Exalted Lord, cherub-borne on high,
in your created heavens
you inspire awe.
My Lord is mighty to uphold.
It befits us to serve him
for he is a holy God.
So wrote Meir ben Eliahu in the late thirteenth century in his long poem ‘Who Is Like You?’ And indeed Meir ‘serve[s]’ this ‘holy God’ through his poetry. He closes the poem by asking ‘Who is like you among the gods?’
One might ask who is like Meir among the poets.

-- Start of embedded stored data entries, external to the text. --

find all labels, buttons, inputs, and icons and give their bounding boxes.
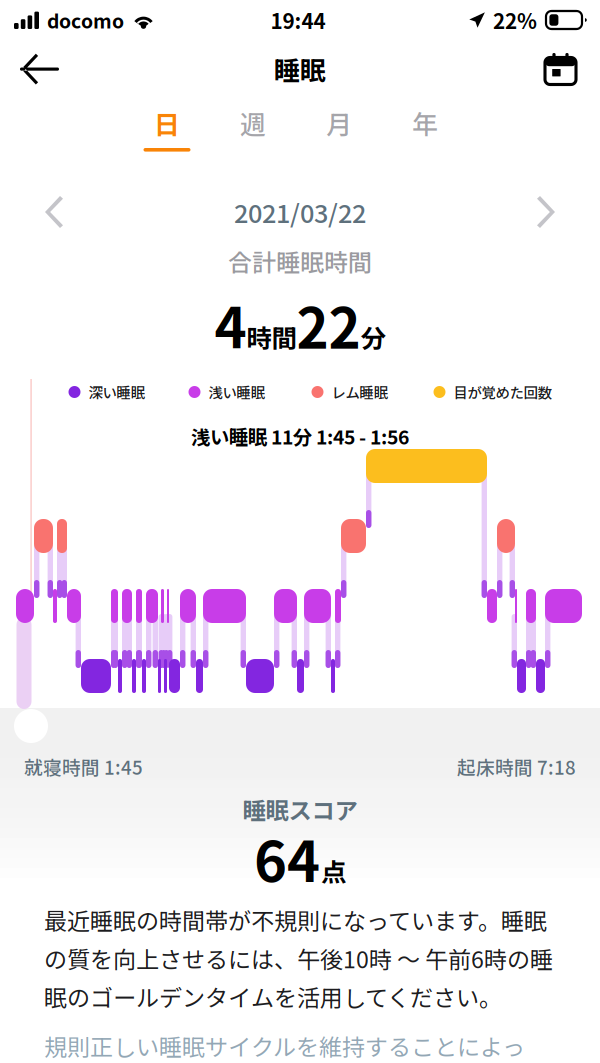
staticText: 最近睡眠の時間帯が不規則になっています。睡眠の質を向上させるには、午後10時 〜…	[44, 903, 553, 1013]
button[interactable]: 週	[210, 102, 296, 164]
staticText: 時間	[246, 318, 296, 355]
staticText: 起床時間 7:18	[457, 753, 576, 780]
button[interactable]: 次の日	[517, 186, 575, 238]
staticText: 深い睡眠	[88, 382, 144, 402]
button[interactable]: 前の日	[25, 186, 83, 238]
staticText: 4	[214, 284, 246, 364]
staticText: 就寝時間 1:45	[24, 753, 143, 780]
button[interactable]: 戻る	[0, 44, 75, 94]
staticText: 浅い睡眠 11分 1:45 - 1:56	[191, 422, 409, 450]
staticText: 合計睡眠時間	[228, 244, 372, 278]
staticText: docomo	[47, 6, 124, 34]
staticText: 分	[360, 318, 386, 355]
staticText: 19:44	[270, 5, 326, 35]
staticText: 浅い睡眠	[208, 382, 264, 402]
button[interactable]: 年	[382, 102, 468, 164]
staticText: 点	[321, 852, 346, 889]
staticText: 64	[254, 816, 320, 898]
staticText: 月	[326, 104, 352, 142]
staticText: 日	[154, 104, 180, 142]
button[interactable]: カレンダー	[531, 45, 600, 93]
staticText: 22	[296, 284, 360, 364]
staticText: 目が覚めた回数	[454, 382, 552, 402]
staticText: 年	[412, 104, 438, 142]
staticText: 規則正しい睡眠サイクルを維持することによって、	[44, 1029, 525, 1063]
button[interactable]: 日	[124, 102, 210, 164]
staticText: 睡眠スコア	[242, 792, 358, 826]
staticText: 22%	[493, 5, 537, 35]
button[interactable]: 月	[296, 102, 382, 164]
staticText: レム睡眠	[332, 382, 388, 402]
staticText: 2021/03/22	[234, 194, 366, 230]
staticText: 睡眠	[274, 50, 326, 88]
staticText: 週	[240, 104, 266, 142]
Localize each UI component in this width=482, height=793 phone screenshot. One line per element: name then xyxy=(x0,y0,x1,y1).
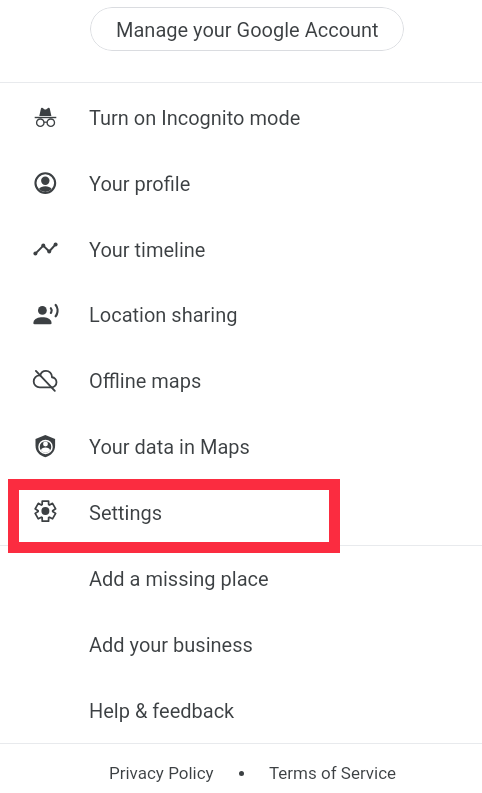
button[interactable]: Settings xyxy=(0,479,482,545)
button[interactable]: Privacy Policy xyxy=(107,763,216,783)
staticText: Your profile xyxy=(89,172,191,195)
staticText: Offline maps xyxy=(89,369,202,392)
button[interactable]: Terms of Service xyxy=(267,763,399,783)
staticText: Add your business xyxy=(89,633,253,656)
staticText: Location sharing xyxy=(89,303,238,326)
button[interactable]: Offline maps xyxy=(0,347,482,413)
button[interactable]: Your timeline xyxy=(0,216,482,282)
button[interactable]: Help & feedback xyxy=(0,677,482,743)
button[interactable]: Manage your Google Account xyxy=(90,7,404,51)
staticText: Privacy Policy xyxy=(109,763,214,783)
staticText: Your timeline xyxy=(89,238,206,261)
button[interactable]: Add a missing place xyxy=(0,545,482,611)
staticText: Add a missing place xyxy=(89,567,269,590)
button[interactable]: Your profile xyxy=(0,150,482,216)
button[interactable]: Add your business xyxy=(0,611,482,677)
staticText: Settings xyxy=(89,501,163,524)
staticText: Help & feedback xyxy=(89,699,235,722)
button[interactable]: Your data in Maps xyxy=(0,413,482,479)
staticText: Your data in Maps xyxy=(89,435,250,458)
button[interactable]: Turn on Incognito mode xyxy=(0,84,482,150)
staticText: Terms of Service xyxy=(269,763,397,783)
button[interactable]: Location sharing xyxy=(0,281,482,347)
staticText: Turn on Incognito mode xyxy=(89,106,301,129)
staticText: Manage your Google Account xyxy=(116,18,379,41)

Not much is known about Meir. He was a Jew in Norwich (or Norgitz, as the Jews called the city) during the Middle Ages, and lived through the expulsion of the Jews from his town and from England at the behest of King Edward I in 1290. As Keiron Pim, a writer who put in motion the translation and publication of Meir’s long unknown poetry, puts it in his introduction to this bilingual edition of poems, in his work ‘Meir captures the Norwich Jews’ psychological tumult: the oscillation between hope and despair, devotion and doubt, pride and humiliation; the infighting, the confusion, the terror. He catalogues his people’s predicament in ‘the land of the heavy-hearted and exhausted’, where they are scorned and labour under an ever-heavier yoke.’
You can forgive Meir for sounding angry and defiant in turns in his poems (as in ‘His foe will meet him in his filth/ with the rod of his oppressor,/ only evil lurking, in warp or woof’.) But despite his justified pain, he still ‘steadfastly/ declare[s] the kindness of the Lord./ We, his beloved, trust in Yahweh/ and in his holy servant, Moses.’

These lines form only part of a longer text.